I don't want to do the obvious thing here (a robot and a human not understanding each other, with funny speech bubbles and such). But maybe a large, incomprehensible machine would work (without speech bubbles). Or some kind of representation of the computer's abstract world (but that's tricky--communicate with me before you start putting work into such a concept).
This quote appear in the intro:
The computer programmer is a creator of
universes for which he alone is responsible. Universes of virtually
unlimited complexity can be created in the form of computer programs.
A sprawling fantasy city or machine might work well here.
In chapter 2:
This shows part of the beauty of a language-based interface.
Expressions can nest in a way very similar to the way sub-sentences in
human languages are nested—a sub-sentence can contain its own
sub-sentences, and so on. This allows us to combine expressions
together to express arbitrarily complex computations.

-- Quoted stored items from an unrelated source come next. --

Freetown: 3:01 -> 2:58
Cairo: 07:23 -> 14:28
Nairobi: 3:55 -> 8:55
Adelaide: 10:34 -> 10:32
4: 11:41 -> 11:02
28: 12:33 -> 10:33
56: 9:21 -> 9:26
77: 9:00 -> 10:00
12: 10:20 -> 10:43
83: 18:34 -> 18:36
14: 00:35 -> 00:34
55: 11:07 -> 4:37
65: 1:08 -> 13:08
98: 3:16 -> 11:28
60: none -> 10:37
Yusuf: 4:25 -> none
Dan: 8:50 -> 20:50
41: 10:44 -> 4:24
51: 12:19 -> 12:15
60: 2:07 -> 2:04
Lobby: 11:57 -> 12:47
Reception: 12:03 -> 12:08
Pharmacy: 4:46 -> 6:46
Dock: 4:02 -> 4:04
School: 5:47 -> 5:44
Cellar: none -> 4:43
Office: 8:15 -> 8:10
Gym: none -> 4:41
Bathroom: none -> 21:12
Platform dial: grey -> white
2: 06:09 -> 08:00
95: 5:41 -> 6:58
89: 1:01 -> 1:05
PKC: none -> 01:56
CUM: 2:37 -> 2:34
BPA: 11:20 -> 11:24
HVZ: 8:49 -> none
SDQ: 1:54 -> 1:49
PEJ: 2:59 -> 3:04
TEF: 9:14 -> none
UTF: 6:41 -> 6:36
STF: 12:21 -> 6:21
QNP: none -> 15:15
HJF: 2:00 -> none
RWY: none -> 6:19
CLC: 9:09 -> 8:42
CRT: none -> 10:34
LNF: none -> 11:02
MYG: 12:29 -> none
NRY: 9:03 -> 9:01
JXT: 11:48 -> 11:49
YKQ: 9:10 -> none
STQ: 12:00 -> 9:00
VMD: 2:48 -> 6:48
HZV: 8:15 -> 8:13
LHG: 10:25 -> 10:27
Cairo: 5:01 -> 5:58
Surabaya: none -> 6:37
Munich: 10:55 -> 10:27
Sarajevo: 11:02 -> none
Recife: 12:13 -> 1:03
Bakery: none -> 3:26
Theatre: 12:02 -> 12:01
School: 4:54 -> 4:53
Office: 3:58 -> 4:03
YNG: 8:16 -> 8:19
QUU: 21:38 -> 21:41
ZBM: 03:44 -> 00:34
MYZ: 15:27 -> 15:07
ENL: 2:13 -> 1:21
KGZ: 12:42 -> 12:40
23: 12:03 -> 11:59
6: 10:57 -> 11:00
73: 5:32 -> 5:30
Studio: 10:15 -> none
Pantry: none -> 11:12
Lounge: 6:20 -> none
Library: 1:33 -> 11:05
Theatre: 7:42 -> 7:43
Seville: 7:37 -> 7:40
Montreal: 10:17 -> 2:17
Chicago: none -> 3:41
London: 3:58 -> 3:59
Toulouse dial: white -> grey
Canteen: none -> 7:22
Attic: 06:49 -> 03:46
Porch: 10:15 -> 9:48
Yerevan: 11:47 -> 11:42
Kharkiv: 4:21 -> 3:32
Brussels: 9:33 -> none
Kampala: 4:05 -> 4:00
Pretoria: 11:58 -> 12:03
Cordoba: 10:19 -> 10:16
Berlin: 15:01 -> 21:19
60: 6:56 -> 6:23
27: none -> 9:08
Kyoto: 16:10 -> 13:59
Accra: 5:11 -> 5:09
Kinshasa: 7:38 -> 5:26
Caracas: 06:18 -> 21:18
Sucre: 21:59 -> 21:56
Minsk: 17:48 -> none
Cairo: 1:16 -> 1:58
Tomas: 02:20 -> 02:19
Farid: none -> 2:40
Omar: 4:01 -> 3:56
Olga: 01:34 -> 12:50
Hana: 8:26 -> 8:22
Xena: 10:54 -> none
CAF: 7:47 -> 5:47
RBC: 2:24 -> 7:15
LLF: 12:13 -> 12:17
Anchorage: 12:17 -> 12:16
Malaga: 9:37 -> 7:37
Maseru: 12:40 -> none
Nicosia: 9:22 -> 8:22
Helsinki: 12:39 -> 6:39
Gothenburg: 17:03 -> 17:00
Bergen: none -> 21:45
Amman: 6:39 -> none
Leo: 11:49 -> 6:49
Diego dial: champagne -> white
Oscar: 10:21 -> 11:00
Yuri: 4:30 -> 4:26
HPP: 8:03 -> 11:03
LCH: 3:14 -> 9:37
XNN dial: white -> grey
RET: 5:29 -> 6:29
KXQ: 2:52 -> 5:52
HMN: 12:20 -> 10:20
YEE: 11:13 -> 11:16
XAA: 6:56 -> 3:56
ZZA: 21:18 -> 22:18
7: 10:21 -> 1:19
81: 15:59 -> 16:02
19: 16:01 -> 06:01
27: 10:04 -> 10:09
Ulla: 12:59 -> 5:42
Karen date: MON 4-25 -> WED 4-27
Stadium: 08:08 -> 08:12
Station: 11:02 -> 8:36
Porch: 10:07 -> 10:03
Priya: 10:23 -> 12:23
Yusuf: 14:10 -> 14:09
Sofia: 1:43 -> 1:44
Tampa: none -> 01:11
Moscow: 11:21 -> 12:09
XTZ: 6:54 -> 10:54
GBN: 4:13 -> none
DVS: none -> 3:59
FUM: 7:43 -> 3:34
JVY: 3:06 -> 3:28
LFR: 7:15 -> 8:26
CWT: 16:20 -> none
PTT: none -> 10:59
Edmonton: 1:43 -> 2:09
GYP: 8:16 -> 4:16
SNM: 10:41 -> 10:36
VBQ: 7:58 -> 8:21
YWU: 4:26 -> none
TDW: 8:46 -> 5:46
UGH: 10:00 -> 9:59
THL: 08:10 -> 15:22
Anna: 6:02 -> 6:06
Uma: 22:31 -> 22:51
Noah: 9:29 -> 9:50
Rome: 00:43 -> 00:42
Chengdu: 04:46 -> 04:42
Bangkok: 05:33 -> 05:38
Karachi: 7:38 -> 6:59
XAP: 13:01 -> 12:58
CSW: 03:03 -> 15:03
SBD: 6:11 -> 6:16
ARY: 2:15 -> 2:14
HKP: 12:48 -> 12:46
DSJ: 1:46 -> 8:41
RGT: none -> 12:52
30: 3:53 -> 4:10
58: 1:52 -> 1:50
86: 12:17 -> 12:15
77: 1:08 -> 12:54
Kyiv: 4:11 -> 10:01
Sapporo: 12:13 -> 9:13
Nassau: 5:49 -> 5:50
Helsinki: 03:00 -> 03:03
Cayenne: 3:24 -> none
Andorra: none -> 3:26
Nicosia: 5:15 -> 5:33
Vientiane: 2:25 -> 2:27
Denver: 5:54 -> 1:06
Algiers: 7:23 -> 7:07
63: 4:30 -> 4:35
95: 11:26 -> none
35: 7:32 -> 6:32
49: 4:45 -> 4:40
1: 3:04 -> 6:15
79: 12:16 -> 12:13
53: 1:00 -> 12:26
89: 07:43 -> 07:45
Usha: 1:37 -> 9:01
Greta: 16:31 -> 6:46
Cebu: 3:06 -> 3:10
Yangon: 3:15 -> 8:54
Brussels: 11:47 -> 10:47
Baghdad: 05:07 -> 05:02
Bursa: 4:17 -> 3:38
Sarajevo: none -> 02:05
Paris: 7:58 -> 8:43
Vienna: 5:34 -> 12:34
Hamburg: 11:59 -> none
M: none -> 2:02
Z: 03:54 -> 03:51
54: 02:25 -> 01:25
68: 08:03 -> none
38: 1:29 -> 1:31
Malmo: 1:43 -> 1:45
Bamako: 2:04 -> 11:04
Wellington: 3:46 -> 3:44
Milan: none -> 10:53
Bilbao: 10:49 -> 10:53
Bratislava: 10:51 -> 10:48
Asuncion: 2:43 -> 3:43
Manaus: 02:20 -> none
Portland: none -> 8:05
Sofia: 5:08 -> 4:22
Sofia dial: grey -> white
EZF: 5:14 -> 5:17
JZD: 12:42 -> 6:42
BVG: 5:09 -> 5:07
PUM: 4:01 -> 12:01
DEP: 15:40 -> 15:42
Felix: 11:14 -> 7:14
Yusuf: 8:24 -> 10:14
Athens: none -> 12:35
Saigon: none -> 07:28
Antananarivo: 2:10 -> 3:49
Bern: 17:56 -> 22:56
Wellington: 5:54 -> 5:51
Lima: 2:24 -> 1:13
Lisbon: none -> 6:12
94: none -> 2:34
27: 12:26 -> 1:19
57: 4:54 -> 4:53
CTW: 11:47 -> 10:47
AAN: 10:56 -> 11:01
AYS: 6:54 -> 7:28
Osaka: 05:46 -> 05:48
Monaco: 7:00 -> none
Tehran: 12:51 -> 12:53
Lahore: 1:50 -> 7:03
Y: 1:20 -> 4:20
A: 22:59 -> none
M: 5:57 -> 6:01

How do you visualize the recursive structure of language? I don't have a concrete suggestion, but if you can come up with something, let me know.
In chapter 3:
We want to write a program that prints two numbers, the amounts of
cows and chickens on a farm, with the words `Cows` and `Chickens`
after them, and zeroes padded before both numbers so that they are
always three digits long.
[...]
Mission accomplished! But just as we want to send him the code (along
with a hefty invoice of course), the farmer calls and tells us he's
also started keeping pigs, and couldn't we please extend the software
to also print pigs.
Ivelin Demirov will Draw animals!
Chapter 5:
Another common pattern of computation on arrays is computing a single
value from them. Our primordial example, the summing of a range of
numbers, is an instance of this. If we wanted to find the person with
the earliest year of birth in the data set, that would also follow
this pattern.
The steps are to first take a start value. Then, for each element in
the array, you combine the element and the current value to create a
new value. The value that comes out after the last element in the
array has been handled is the result we want.
Reduce is a very visualize-able algorithm. Something like a row of objects (animals? pans? books?) being reduced to find the biggest one, with a pairwise compare happening multiple times, picking out the biggest of two, and then continuing with that one and the next object in the row.